Hunziker Manuela, Kutasy Balazs, D'Asta Federica, Puri Prem
National Children's Research Centre, Our Lady's Children's Hospital, Dublin-12, Ireland.
Pediatr Surg Int. 2012 Feb;28(2):201-4. doi: 10.1007/s00383-011-2986-1.
Few studies have evaluated the significance of associated urological anomalies in vesicoureteral reflux (VUR). The aim of our study was to determine the incidence of associated urological anomalies in patients with high grade VUR and to assess their impact on renal parenchymal scarring.

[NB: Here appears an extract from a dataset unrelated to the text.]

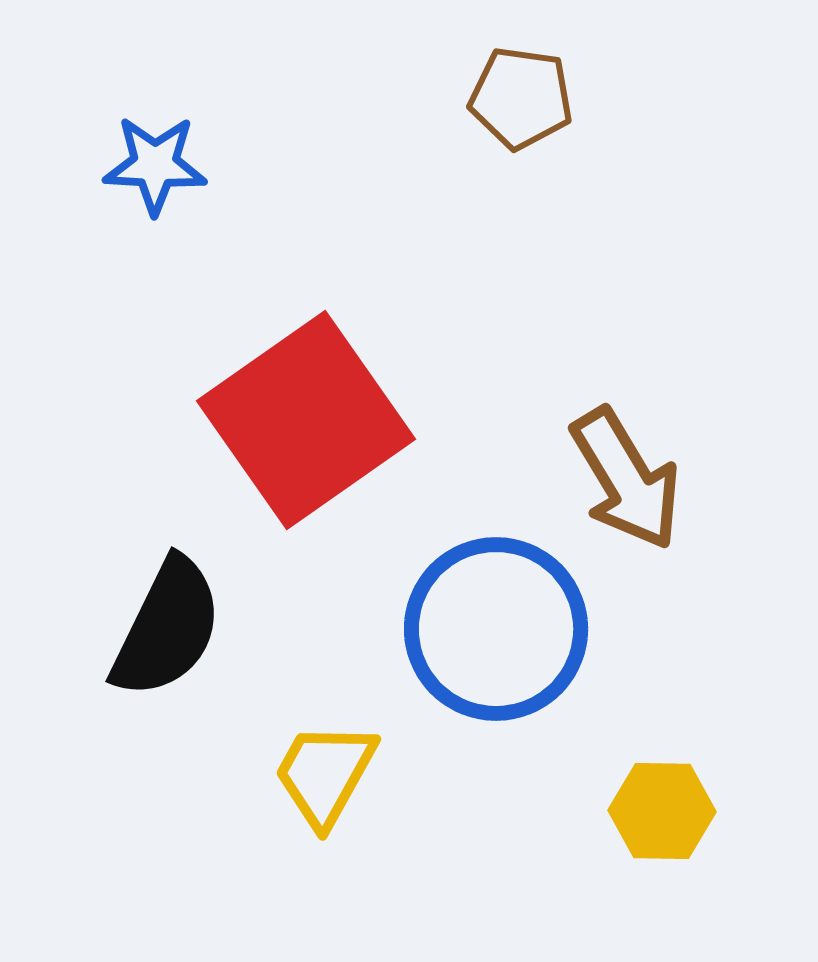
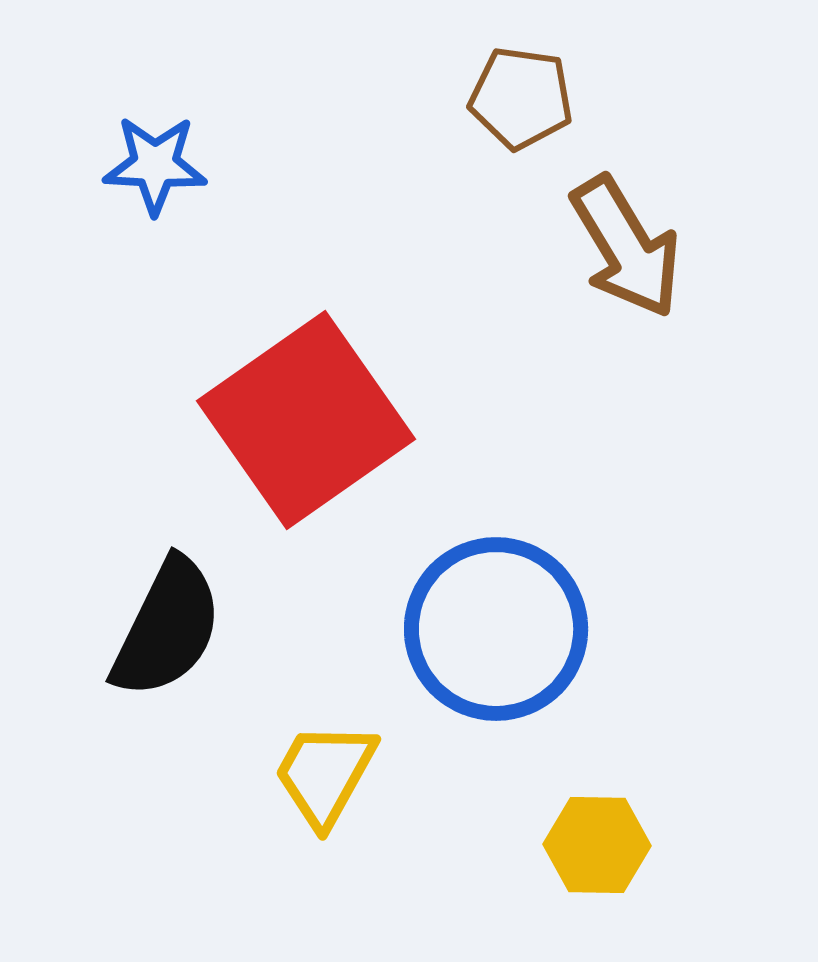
brown arrow: moved 232 px up
yellow hexagon: moved 65 px left, 34 px down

We retrospectively reviewed the hospital records of 1,765 consecutive cases diagnosed with high grade VUR (Grade III-V) at our hospital between 1998 and 2010. The diagnosis of VUR was made by a voiding cystourethrogram (VCUG). Renal scarring was evaluated by dimercapto-succinic acid (DMSA) scintigraphy and classified into three groups: mild (focal defects in uptake between 40 and 45%), moderate (uptake of renal radionuclide between 20 and 40%), and severe (shrunken kidney with relative uptake <20%). All associated urological anomalies were diagnosed by ultrasound or VCUG or DMSA scan.
Associated urological anomalies were present in 229 (13%) children. There were 87 boys and 142 girls. Duplex kidney was the main associated anomaly occurring in 148 (64.6%) of the 229 patients. Other anomalies were: bladder diverticulum in 29, solitary kidney in 12, ureterocele in 13, hypospadiasis in 11, pelviureteric junction obstruction in 9, malrotated kidney in 3, horseshoe kidney in 2, crossed fused ectopia in 1 and renal cyst in 1. DMSA scan revealed renal scarring in 105 (47.7%) of the 220 children who had a DMSA scan. 75 (50.7%) children with duplex kidneys showed renal scarring.
Associated urological anomalies occur commonly in patients with high grade VUR. Our data shows that nearly half of the patients with VUR and associated urological anomalies have renal scarring. Early recognition and treatment of VUR patients with associated urological anomalies may decrease the risk of renal parenchymal damage.
很少有研究评估膀胱输尿管反流(VUR)中相关泌尿系统异常的意义。我们研究的目的是确定重度VUR患者中相关泌尿系统异常的发生率,并评估其对肾实质瘢痕形成的影响。
我们回顾性分析了1998年至2010年间在我院连续诊断为重度VUR(III - V级)的1765例患者的医院记录。VUR的诊断通过排尿性膀胱尿道造影(VCUG)进行。肾瘢痕形成通过二巯基丁二酸(DMSA)闪烁扫描评估,并分为三组:轻度(摄取局部缺损在40%至45%之间)、中度(肾放射性核素摄取在20%至40%之间)和重度(肾脏萎缩,相对摄取<20%)。所有相关泌尿系统异常均通过超声、VCUG或DMSA扫描诊断。
229名(13%)儿童存在相关泌尿系统异常。其中男孩87名,女孩142名。重复肾是主要的相关异常,在229例患者中的148例(64.6%)出现。其他异常包括:膀胱憩室29例、孤立肾12例、输尿管囊肿13例、尿道下裂11例、肾盂输尿管连接处梗阻9例、旋转不良肾3例、马蹄肾2例、交叉融合异位肾1例和肾囊肿1例。DMSA扫描显示,在进行DMSA扫描的220名儿童中,105名(47.7%)有肾瘢痕形成。75名(50.7%)重复肾儿童出现肾瘢痕形成。
相关泌尿系统异常在重度VUR患者中常见。我们的数据表明,近一半患有VUR及相关泌尿系统异常的患者有肾瘢痕形成。早期识别和治疗伴有相关泌尿系统异常的VUR患者可能会降低肾实质损害的风险。